Petrushka follows with barely a break. I daresay that isn’t 
          a problem on the CD, but it’s one that plagues rather a lot of 
          downloads. I really would have preferred a longer pause before being 
          plunged into the unsettling milieu of these Shrovetide puppets. My first 
          impression is that while others cultivate a more cutting edge to this 
          music Roth and his players opt for comparatively soft outlines. That 
          said, those rollicking drums have a tautness – a muscularity if 
          you like – that seems entirely right in this darkly supernatural 
          setting. For all its virtues I’m not convinced this performance 
          is as strange - as resolutely 'other' - as it can be; I certainly prefer 
          a sharper focus and more pell-mellish progress.
  
          Minor caveats aside these are very worthwhile performances; indeed, 
          those who think they know these scores will be surprised at how much 
          other performers seem to miss. Here and elsewhere Roth’s music-making 
          is very individual, so it won't appeal to everyone.
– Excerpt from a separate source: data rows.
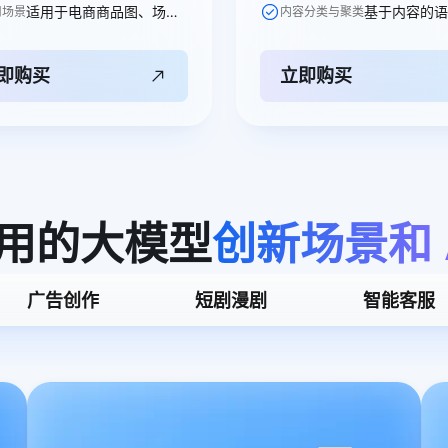
适用于电商商品图、场景图及广告营销素材的智能生成。
用场景
内容分类与聚类
即购买
立即购买
用的大模型
创新场景和
广告创作
短剧漫剧
智能客服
An afterthought; 
          listening right through a few days after I’d penned this review 
          I did wonder whether the surprising number of recording sessions and 
          venues might have compromised coherence and thrust in places. Also, 
          I'm not convinced the 24-bit download is enough of an advance over the 
          16-bit to warrant the extra cost. The sound, while not particularly 
          upfront, is very decent.
  
          Illuminating and individual; the lack of documentation is inexcusable.